Saved Notebook 02 artifacts:
- /home/apex/Documents/ranking_sys/data/processed/kuairec_long_term_estimand_panel.parquet
- /home/apex/Documents/ranking_sys/data/processed/kuairec_long_term_estimand_summary.csv
- /home/apex/Documents/ranking_sys/data/processed/kuairec_long_term_candidate_treatments.csv
- /home/apex/Documents/ranking_sys/data/processed/kuairec_long_term_candidate_outcomes.csv
- /home/apex/Documents/ranking_sys/data/processed/kuairec_long_term_eligibility_funnel.csv

The saved files are the handoff to formal causal estimation.

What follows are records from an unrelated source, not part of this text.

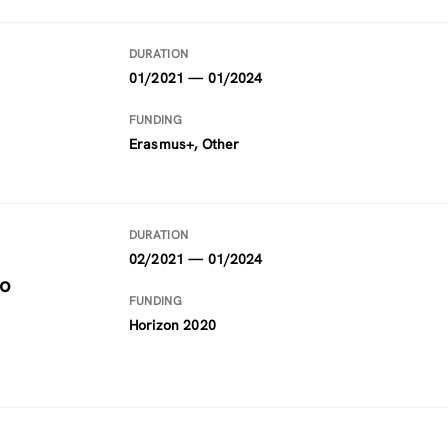
DURATION
01/2021 — 01/2024
FUNDING
Erasmus+, Other
DURATION
02/2021 — 01/2024
to
FUNDING
Horizon 2020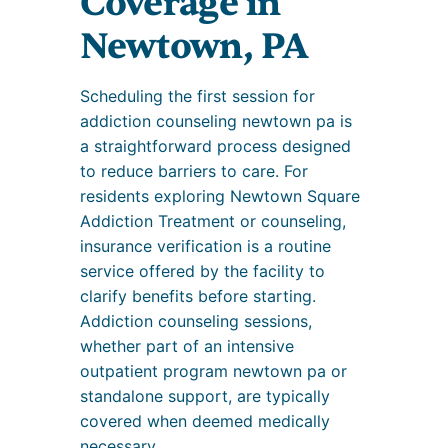
Coverage in
Newtown, PA
Scheduling the first session for
addiction counseling newtown pa is
a straightforward process designed
to reduce barriers to care. For
residents exploring Newtown Square
Addiction Treatment or counseling,
insurance verification is a routine
service offered by the facility to
clarify benefits before starting.
Addiction counseling sessions,
whether part of an intensive
outpatient program newtown pa or
standalone support, are typically
covered when deemed medically
necessary.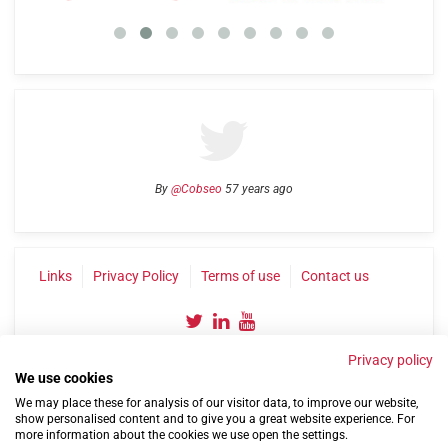
By
@Cobseo
57 years ago
Links
Privacy Policy
Terms of use
Contact us
Privacy policy
We use cookies
We may place these for analysis of our visitor data, to improve our website,
show personalised content and to give you a great website experience. For
more information about the cookies we use open the settings.
©2004-2026 Confederation of Service Charities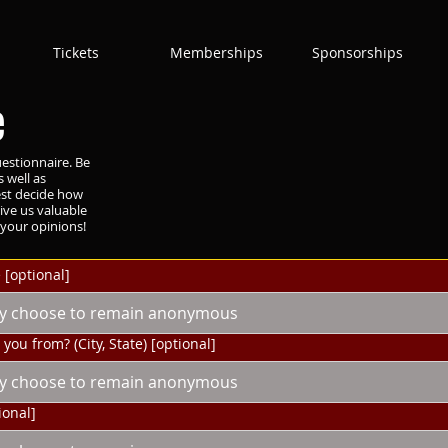
Tickets
Memberships
Sponsorships
e
estionnaire. Be
 well as
est decide how
ive us valuable
your opinions!
 [optional]
you from? (City, State) [optional]
ional]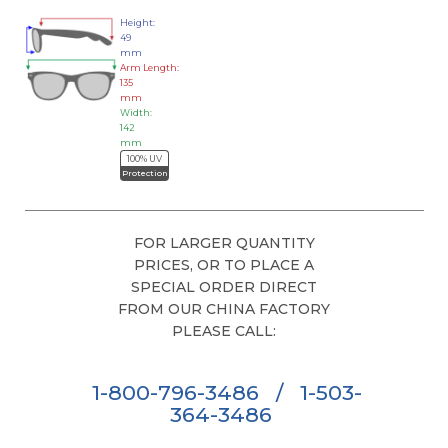
Height:
49
mm
Arm Length:
135
mm
Width:
142
mm
100% UV
Protection
FOR LARGER QUANTITY
PRICES, OR TO PLACE A
SPECIAL ORDER DIRECT
FROM OUR CHINA FACTORY
PLEASE CALL:
1-800-796-3486
/
1-503-
364-3486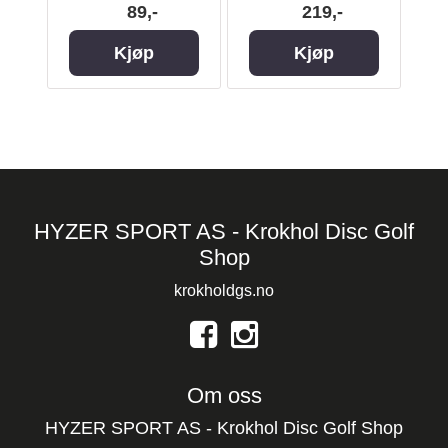
89,-
219,-
Kjøp
Kjøp
HYZER SPORT AS - Krokhol Disc Golf
Shop
krokholdgs.no
Om oss
HYZER SPORT AS - Krokhol Disc Golf Shop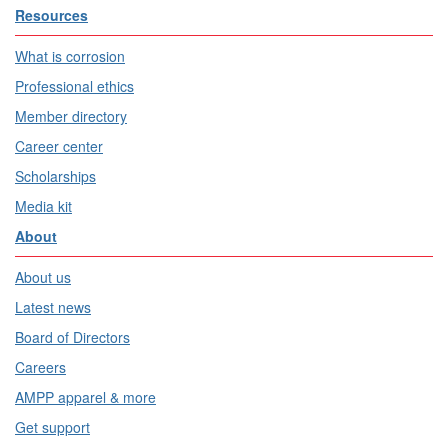
Resources
What is corrosion
Professional ethics
Member directory
Career center
Scholarships
Media kit
About
About us
Latest news
Board of Directors
Careers
AMPP apparel & more
Get support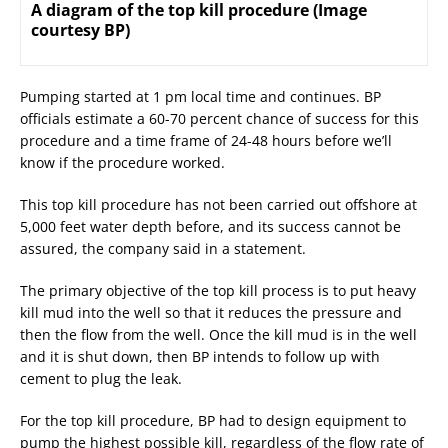
A diagram of the top kill procedure (Image
courtesy BP)
Pumping started at 1 pm local time and continues. BP
officials estimate a 60-70 percent chance of success for this
procedure and a time frame of 24-48 hours before we’ll
know if the procedure worked.
This top kill procedure has not been carried out offshore at
5,000 feet water depth before, and its success cannot be
assured, the company said in a statement.
The primary objective of the top kill process is to put heavy
kill mud into the well so that it reduces the pressure and
then the flow from the well. Once the kill mud is in the well
and it is shut down, then BP intends to follow up with
cement to plug the leak.
For the top kill procedure, BP had to design equipment to
pump the highest possible kill, regardless of the flow rate of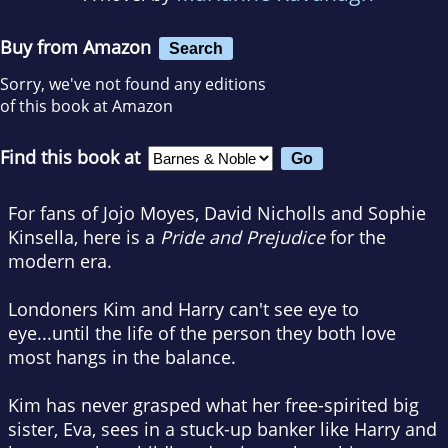
Buy from Amazon
Search
Sorry, we've not found any editions
of this book at Amazon
Find this book at
For fans of Jojo Moyes, David Nicholls and Sophie
Kinsella, here is a
Pride and Prejudice
for the
modern era.
Londoners Kim and Harry can't see eye to
eye...until the life of the person they both love
most hangs in the balance.
Kim has never grasped what her free-spirited big
sister, Eva, sees in a stuck-up banker like Harry and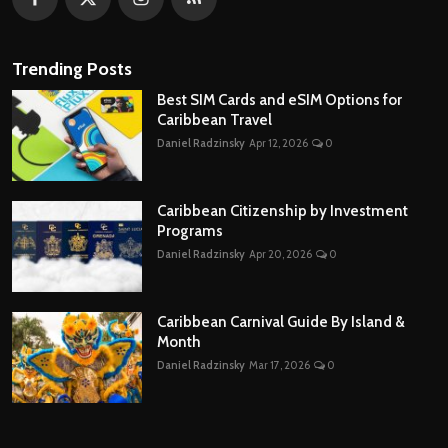
Trending Posts
Best SIM Cards and eSIM Options for
Caribbean Travel
Daniel Radzinsky
Apr 12, 2026
0
Caribbean Citizenship by Investment
Programs
Daniel Radzinsky
Apr 20, 2026
0
Caribbean Carnival Guide By Island &
Month
Daniel Radzinsky
Mar 17, 2026
0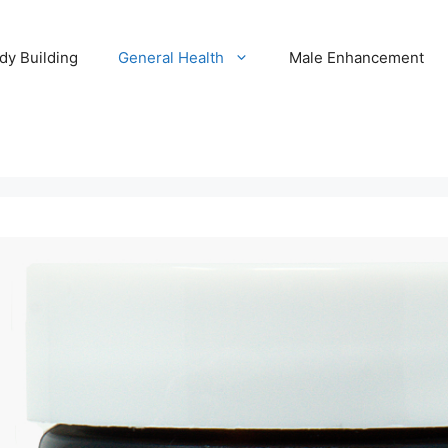
dy Building
General Health
Male Enhancement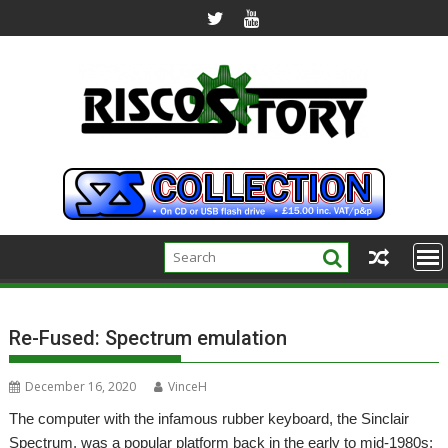
Skip
to
content
Re-Fused: Spectrum emulation
December 16, 2020
VinceH
The computer with the infamous rubber keyboard, the Sinclair
Spectrum, was a popular platform back in the early to mid-1980s;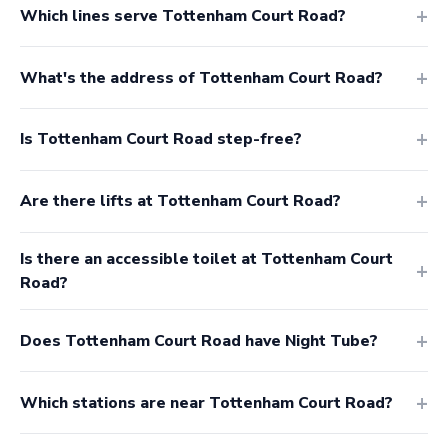
Which lines serve Tottenham Court Road?
What's the address of Tottenham Court Road?
Is Tottenham Court Road step-free?
Are there lifts at Tottenham Court Road?
Is there an accessible toilet at Tottenham Court
Road?
Does Tottenham Court Road have Night Tube?
Which stations are near Tottenham Court Road?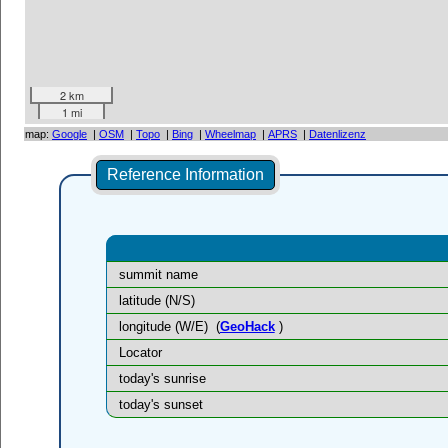
2 km
1 mi
map:
Google
|
OSM
|
Topo
|
Bing
|
Wheelmap
|
APRS
|
Datenlizenz
Reference Information
summit name
latitude (N/S)
longitude (W/E)
(
GeoHack
)
Locator
today's sunrise
today's sunset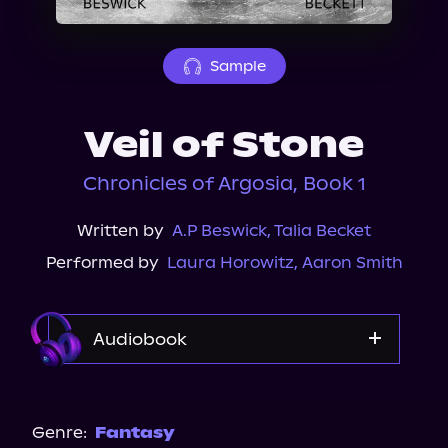
About Us
Sample
Veil of Stone
Chronicles of Argosia, Book 1
Written by
A.P Beswick
,
Talia Becket
Performed by
Laura Horowitz
,
Aaron Smith
Audiobook
Audible
Genre:
Fantasy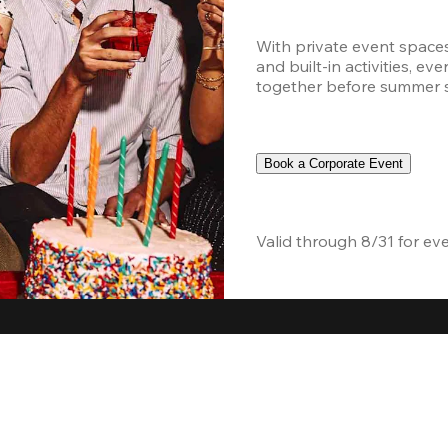
With private event space
and built-in activities, ev
together before summer sc
Book a Corporate Event
Valid through 8/31 for ev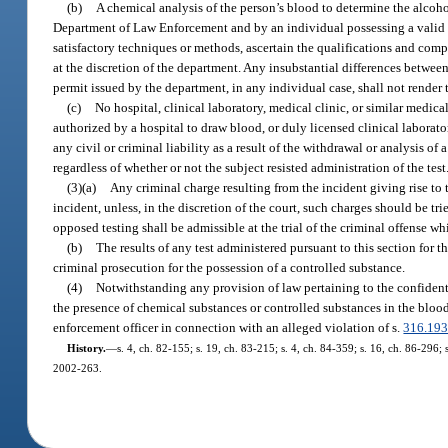
(b)
A chemical analysis of the person’s blood to determine the alco
Department of Law Enforcement and by an individual possessing a valid
satisfactory techniques or methods, ascertain the qualifications and comp
at the discretion of the department. Any insubstantial differences betwe
permit issued by the department, in any individual case, shall not render th
(c)
No hospital, clinical laboratory, medical clinic, or similar medical
authorized by a hospital to draw blood, or duly licensed clinical laborator
any civil or criminal liability as a result of the withdrawal or analysis 
regardless of whether or not the subject resisted administration of the test
(3)(a)
Any criminal charge resulting from the incident giving rise to t
incident, unless, in the discretion of the court, such charges should be trie
opposed testing shall be admissible at the trial of the criminal offense wh
(b)
The results of any test administered pursuant to this section for 
criminal prosecution for the possession of a controlled substance.
(4)
Notwithstanding any provision of law pertaining to the confidentia
the presence of chemical substances or controlled substances in the blood 
enforcement officer in connection with an alleged violation of s.
316.19
History.
—
s. 4, ch. 82-155; s. 19, ch. 83-215; s. 4, ch. 84-359; s. 16, ch. 86-296; s
2002-263.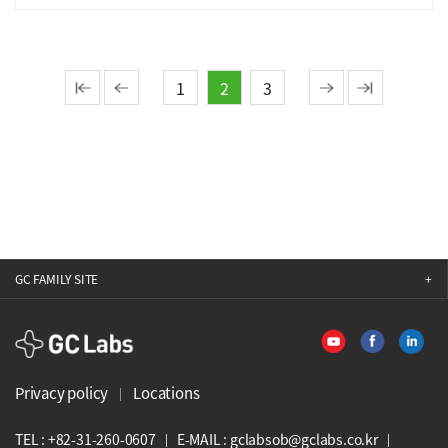
1
2
3
GC FAMILY SITE
GCLabs
Privacy policy
Locations
TEL : +82-31-260-0607
E-MAIL : gclabsob@gclabs.co.kr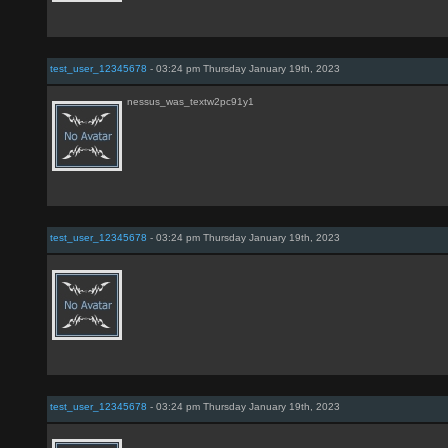
test_user_12345678
- 03:24 pm Thursday January 19th, 2023
nessus_was_textw2pc91y1
test_user_12345678
- 03:24 pm Thursday January 19th, 2023
test_user_12345678
- 03:24 pm Thursday January 19th, 2023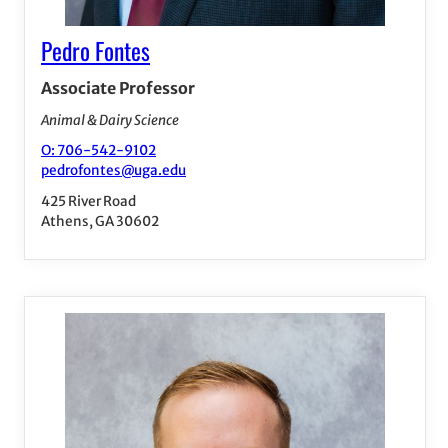
Pedro Fontes
Associate Professor
Animal & Dairy Science
O: 706-542-9102
pedrofontes@uga.edu
425 River Road
Athens, GA 30602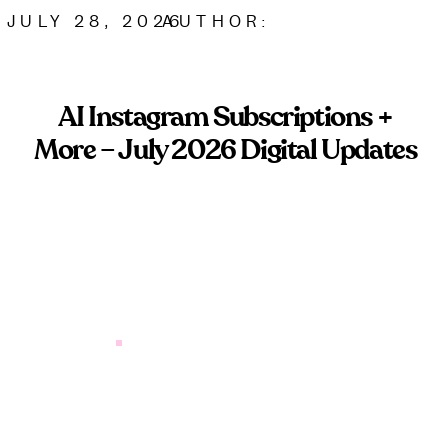
JULY 28, 2026
AUTHOR:
AI Instagram Subscriptions +
More – July 2026 Digital Updates
Instagram AI subscriptions are coming. Here’s what
service-based brands need to know before paying
for platform tools.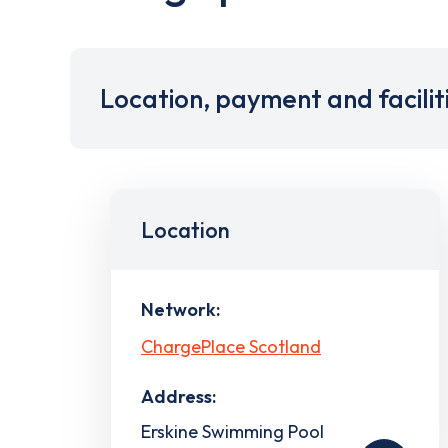
Location, payment and facilit
Location
Network:
ChargePlace Scotland
Address:
Erskine Swimming Pool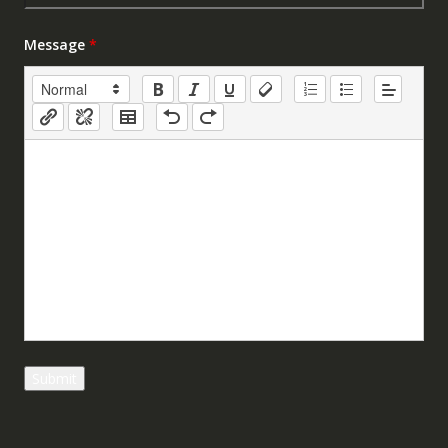
Message
*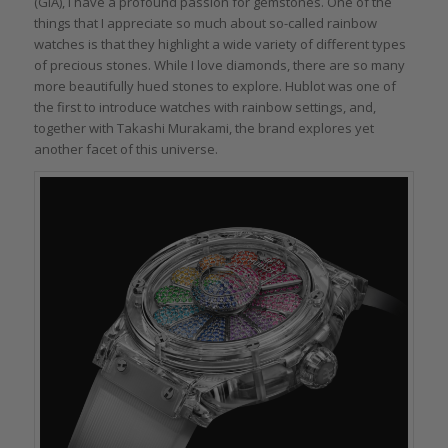
(GIA), I have a profound passion for gemstones. One of the
things that I appreciate so much about so-called rainbow
watches is that they highlight a wide variety of different types
of precious stones. While I love diamonds, there are so many
more beautifully hued stones to explore. Hublot was one of
the first to introduce watches with rainbow settings, and,
together with Takashi Murakami, the brand explores yet
another facet of this universe.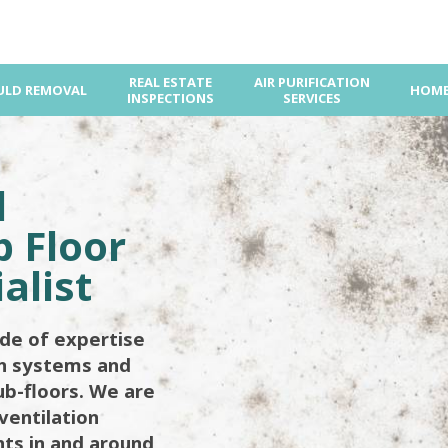
REAL ESTATE
AIR PURIFICATION
LD REMOVAL
HOME
INSPECTIONS
SERVICES
d
 Floor
alist
de of expertise
on systems and
ub-floors. We are
ventilation
ents in and around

The parquet file contains the row-level modeling data, while the CSV summaries document the treatment, outcome, and eligibility decisions that produced it.

Takeaways and Next Step

This notebook defines the primary causal estimand for

Among active KuaiRec user-days with sufficient prior history and 7-day follow-up, estimate the effect of a high-watch-exposure day on the user’s future 7-day interaction volume.

The selected treatment is more about recommendation quality than raw session size, which makes it a good fit for a long-term recommender-system question. The selected outcome has more variation than binary retention in this sample, while still reflecting future user engagement. Retention-style outcomes remain in the saved panel as secondary checks.

The next notebook should examine time-varying confounding and treatment assignment in more detail. That means modeling the probability of treatment from prior user history, checking positivity, and preparing inverse probability weights for a marginal structural model.